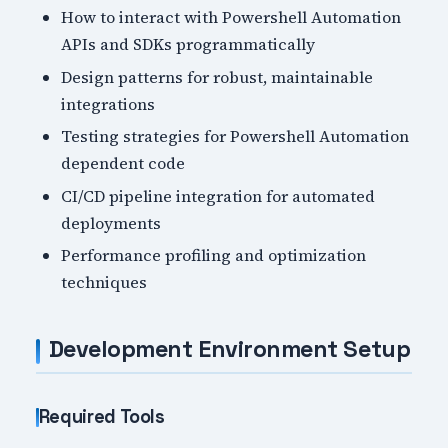
How to interact with Powershell Automation
APIs and SDKs programmatically
Design patterns for robust, maintainable
integrations
Testing strategies for Powershell Automation
dependent code
CI/CD pipeline integration for automated
deployments
Performance profiling and optimization
techniques
Development Environment Setup
Required Tools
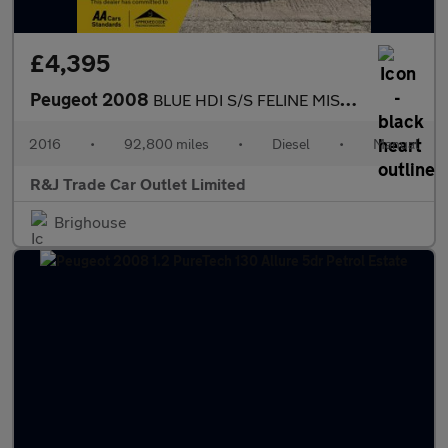
£4,395
Peugeot 2008
BLUE HDI S/S FELINE MISTRAL
2016
•
92,800 miles
•
Diesel
•
Manual
R&J Trade Car Outlet Limited
Brighouse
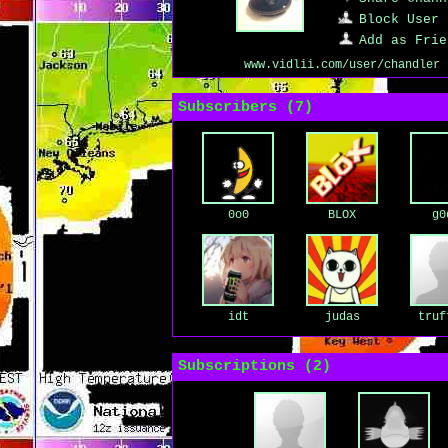
Block User
Add as Frie
www.vidlii.com/user/chandler
Subscribers (
7
)
0o0
BLOX
g0
idt
judas
truf
Subscriptions (
2
)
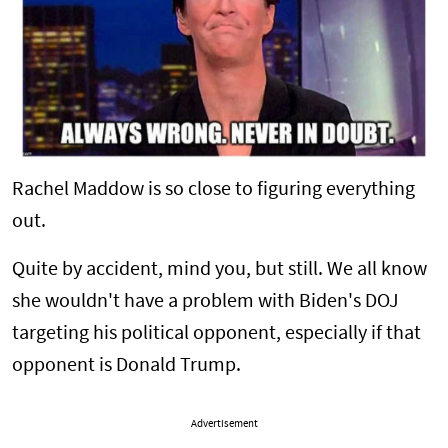
Rachel Maddow is so close to figuring everything
out.
Quite by accident, mind you, but still. We all know
she wouldn't have a problem with Biden's DOJ
targeting his political opponent, especially if that
opponent is Donald Trump.
Advertisement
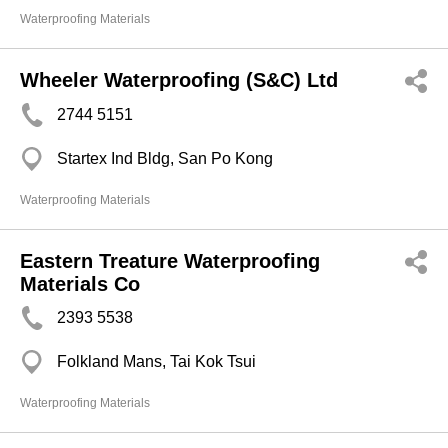
Waterproofing Materials
Wheeler Waterproofing (S&C) Ltd
2744 5151
Startex Ind Bldg, San Po Kong
Waterproofing Materials
Eastern Treature Waterproofing
Materials Co
2393 5538
Folkland Mans, Tai Kok Tsui
Waterproofing Materials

-*-

## WORK INSTRUCTIONS:
In case the records contain pictures, keep those out and repeat the rest exactly.

## RESPONSE:
How to interact with Powershell Automation
APIs and SDKs programmatically
Design patterns for robust, maintainable
integrations
Testing strategies for Powershell Automation
dependent code
CI/CD pipeline integration for automated
deployments
Performance profiling and optimization
techniques
Development Environment Setup
Required Tools
£4,395
Peugeot 2008
BLUE HDI S/S FELINE MISTRAL
2016
•
92,800 miles
•
Diesel
•
Manual
R&J Trade Car Outlet Limited
Brighouse
Block User
Add as Frie
www.vidlii.com/user/chandler
Subscribers (
7
)
0o0
BLOX
g0
idt
judas
truf
Subscriptions (
2
)
Rachel Maddow is so close to figuring everything
out.
Quite by accident, mind you, but still. We all know
she wouldn't have a problem with Biden's DOJ
targeting his political opponent, especially if that
opponent is Donald Trump.
Advertisement
Waterproofing Materials
Wheeler Waterproofing (S&C) Ltd
2744 5151
Startex Ind Bldg, San Po Kong
Waterproofing Materials
Eastern Treature Waterproofing
Materials Co
2393 5538
Folkland Mans, Tai Kok Tsui
Waterproofing Materials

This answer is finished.